Directions for this task –
Scan the listing for the word "logo", and copy out each line where it is found.

Given information –
——

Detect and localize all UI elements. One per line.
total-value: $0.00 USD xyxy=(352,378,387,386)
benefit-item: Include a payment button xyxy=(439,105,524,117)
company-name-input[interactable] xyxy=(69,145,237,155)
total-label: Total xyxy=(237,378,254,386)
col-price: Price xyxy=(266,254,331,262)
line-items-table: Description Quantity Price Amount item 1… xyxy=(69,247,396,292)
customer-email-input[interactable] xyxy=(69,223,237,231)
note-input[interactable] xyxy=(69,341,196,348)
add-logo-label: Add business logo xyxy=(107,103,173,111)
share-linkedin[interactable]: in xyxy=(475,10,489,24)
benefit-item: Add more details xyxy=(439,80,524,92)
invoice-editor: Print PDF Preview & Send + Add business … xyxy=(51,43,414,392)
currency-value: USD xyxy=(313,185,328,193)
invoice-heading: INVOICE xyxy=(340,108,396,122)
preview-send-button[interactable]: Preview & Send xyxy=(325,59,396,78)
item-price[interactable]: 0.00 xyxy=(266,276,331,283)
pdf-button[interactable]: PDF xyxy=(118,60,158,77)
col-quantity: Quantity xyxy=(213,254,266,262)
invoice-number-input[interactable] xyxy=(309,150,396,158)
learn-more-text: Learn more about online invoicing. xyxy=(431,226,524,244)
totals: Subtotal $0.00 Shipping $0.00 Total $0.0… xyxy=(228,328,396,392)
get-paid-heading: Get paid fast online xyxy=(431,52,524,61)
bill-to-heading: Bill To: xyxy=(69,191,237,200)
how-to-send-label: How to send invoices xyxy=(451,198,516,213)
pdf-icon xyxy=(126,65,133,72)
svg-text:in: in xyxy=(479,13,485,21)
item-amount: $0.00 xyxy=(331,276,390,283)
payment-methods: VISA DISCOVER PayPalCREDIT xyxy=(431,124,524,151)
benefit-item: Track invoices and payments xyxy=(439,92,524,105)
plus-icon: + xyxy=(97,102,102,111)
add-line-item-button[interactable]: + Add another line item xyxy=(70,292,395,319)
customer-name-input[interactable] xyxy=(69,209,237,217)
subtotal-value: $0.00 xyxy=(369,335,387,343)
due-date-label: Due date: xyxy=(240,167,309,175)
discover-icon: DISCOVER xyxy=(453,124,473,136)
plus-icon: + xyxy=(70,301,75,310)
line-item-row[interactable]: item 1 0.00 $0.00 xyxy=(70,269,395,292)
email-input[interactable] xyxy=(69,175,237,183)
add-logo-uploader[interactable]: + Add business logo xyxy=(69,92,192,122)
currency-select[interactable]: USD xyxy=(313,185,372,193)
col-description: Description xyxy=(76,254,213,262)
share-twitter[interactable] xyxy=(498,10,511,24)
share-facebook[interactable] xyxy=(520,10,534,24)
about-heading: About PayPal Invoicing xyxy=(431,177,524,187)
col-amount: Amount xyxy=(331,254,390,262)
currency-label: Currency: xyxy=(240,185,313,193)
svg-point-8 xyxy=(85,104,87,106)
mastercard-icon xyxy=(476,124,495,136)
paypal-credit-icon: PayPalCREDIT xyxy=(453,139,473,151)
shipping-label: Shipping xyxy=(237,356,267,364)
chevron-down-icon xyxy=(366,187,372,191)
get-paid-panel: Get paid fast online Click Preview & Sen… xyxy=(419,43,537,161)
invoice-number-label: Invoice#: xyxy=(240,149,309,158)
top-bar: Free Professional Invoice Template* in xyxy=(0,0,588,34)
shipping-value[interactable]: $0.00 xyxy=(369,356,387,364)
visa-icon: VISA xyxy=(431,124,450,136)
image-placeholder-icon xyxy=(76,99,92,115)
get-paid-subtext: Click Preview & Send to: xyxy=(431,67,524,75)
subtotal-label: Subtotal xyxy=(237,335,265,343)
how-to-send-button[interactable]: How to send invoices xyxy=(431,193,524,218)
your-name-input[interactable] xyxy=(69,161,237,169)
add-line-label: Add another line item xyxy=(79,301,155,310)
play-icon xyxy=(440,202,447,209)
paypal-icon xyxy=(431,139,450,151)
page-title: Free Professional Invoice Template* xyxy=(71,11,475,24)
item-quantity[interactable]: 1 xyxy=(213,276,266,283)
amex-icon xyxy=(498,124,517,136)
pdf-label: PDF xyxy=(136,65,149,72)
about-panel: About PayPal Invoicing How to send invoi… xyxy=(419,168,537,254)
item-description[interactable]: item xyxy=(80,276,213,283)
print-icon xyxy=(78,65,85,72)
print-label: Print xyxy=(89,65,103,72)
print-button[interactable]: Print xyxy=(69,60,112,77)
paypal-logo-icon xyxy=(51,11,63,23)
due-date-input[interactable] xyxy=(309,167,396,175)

——

Result below –
add-logo-label: Add business logo xyxy=(107,103,173,111)
add-logo-uploader[interactable]: + Add business logo xyxy=(69,92,192,122)
paypal-logo-icon xyxy=(51,11,63,23)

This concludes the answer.